=== TASK DESCRIPTION ===
Copy each line containing the word "Join" from the records that follow, please.
※
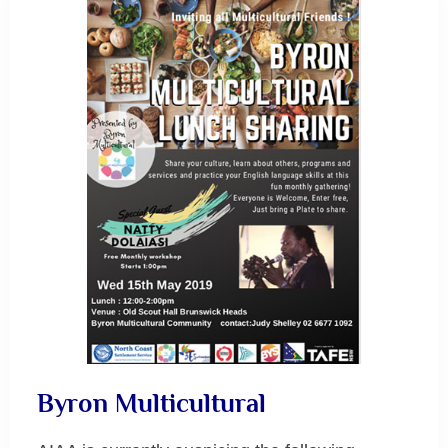
Byron Multicultural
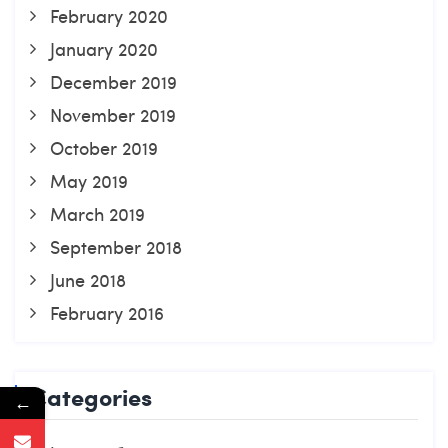
February 2020
January 2020
December 2019
November 2019
October 2019
May 2019
March 2019
September 2018
June 2018
February 2016
Categories
←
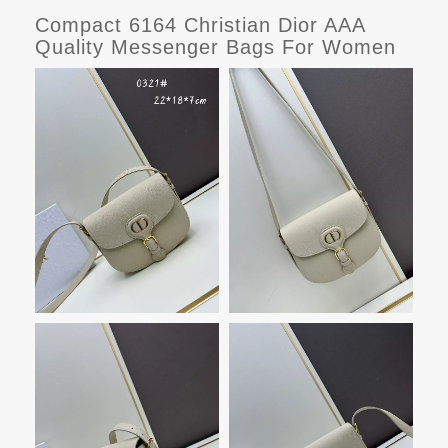
Compact 6164 Christian Dior AAA
Quality Messenger Bags For Women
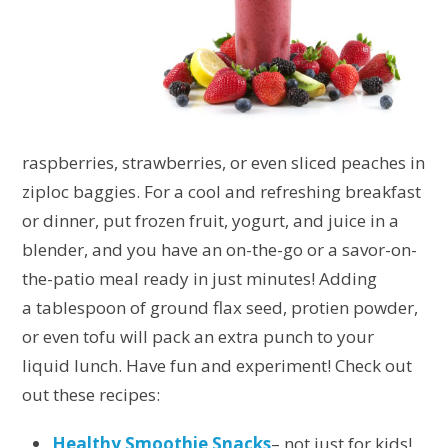
raspberries, strawberries, or even sliced peaches in
ziploc baggies. For a cool and refreshing breakfast
or dinner, put frozen fruit, yogurt, and juice in a
blender, and you have an on-the-go or a savor-on-
the-patio meal ready in just minutes! Adding
a tablespoon of ground flax seed, protien powder,
or even tofu will pack an extra punch to your
liquid lunch. Have fun and experiment! Check out
out these recipes:
Healthy Smoothie Snacks
– not just for kids!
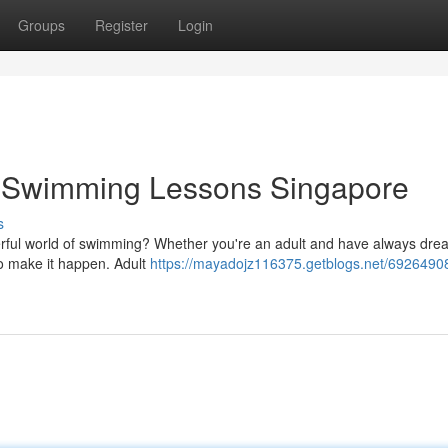
Groups
Register
Login
t Swimming Lessons Singapore
s
derful world of swimming? Whether you're an adult and have always dre
to make it happen. Adult
https://mayadojz116375.getblogs.net/69264908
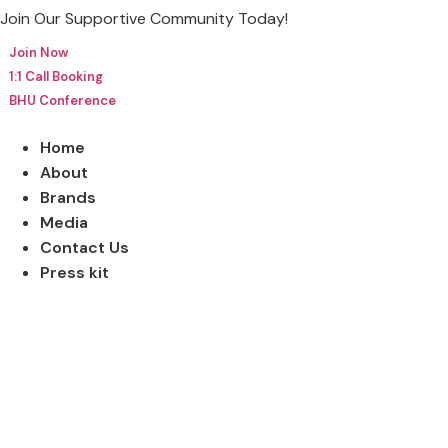
Skip
Join Our Supportive Community Today!
to
Join Now
content
1:1 Call Booking
BHU Conference
Home
About
Brands
Media
Contact Us
Press kit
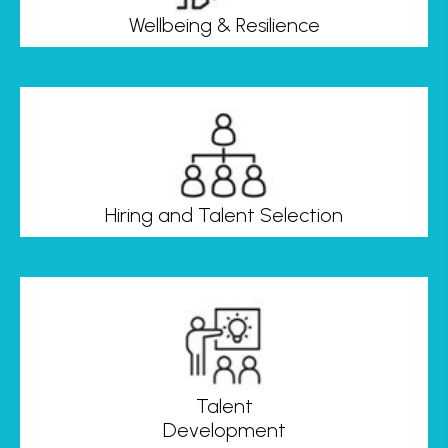
Wellbeing & Resilience
Hiring and Talent Selection
Talent
Development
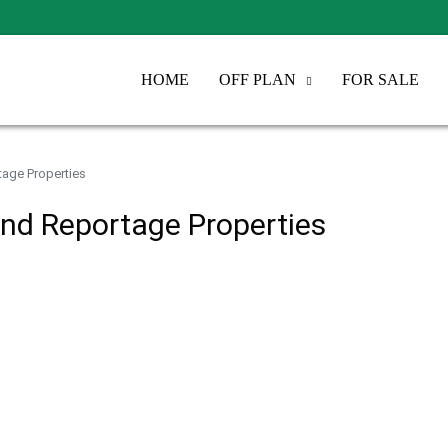
HOME
OFF PLAN
FOR SALE
tage Properties
and Reportage Properties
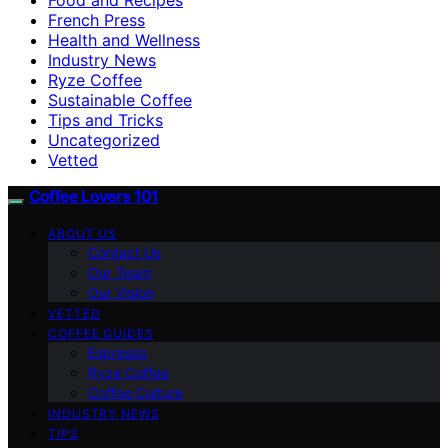
French Press
Health and Wellness
Industry News
Ryze Coffee
Sustainable Coffee
Tips and Tricks
Uncategorized
Vetted
Coffee Lovers 101
ABOUT US
Contact Us
Our Team
Our Vision
VETTED
COFFEE GUIDES
Espresso
Ryze Coffee
Coffee Culture
INDUSTRY NEWS
TIPS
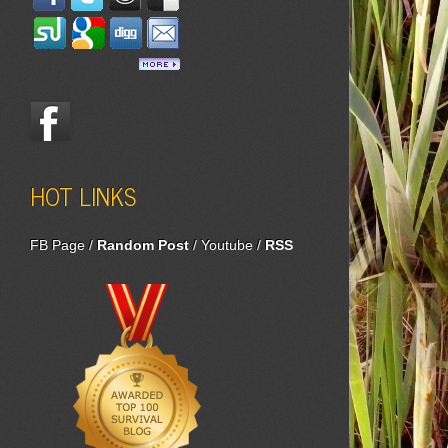
HOT LINKS
FB Page
/
Random Post
/
Youtube
/
RSS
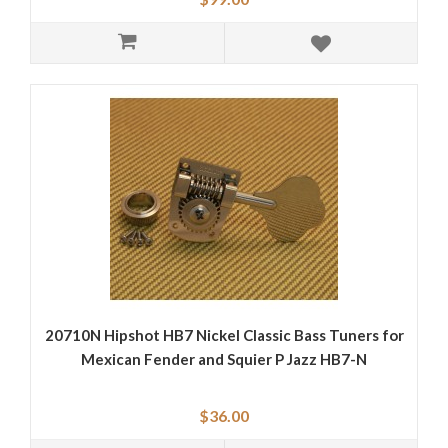
20710N Hipshot HB7 Nickel Classic Bass Tuners for
Mexican Fender and Squier P Jazz HB7-N
$36.00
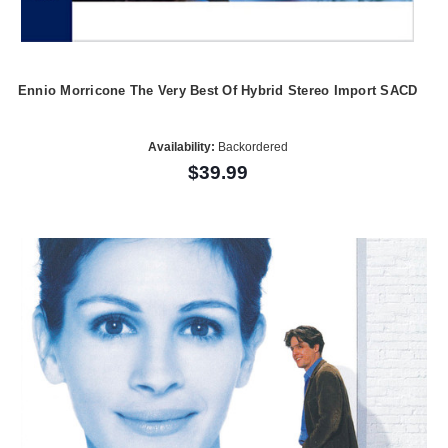
Ennio Morricone The Very Best Of Hybrid Stereo Import SACD
Availability:
Backordered
$39.99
※
=== EXERCISE RESPONSE ===
Join Our Supportive Community Today!
Join Now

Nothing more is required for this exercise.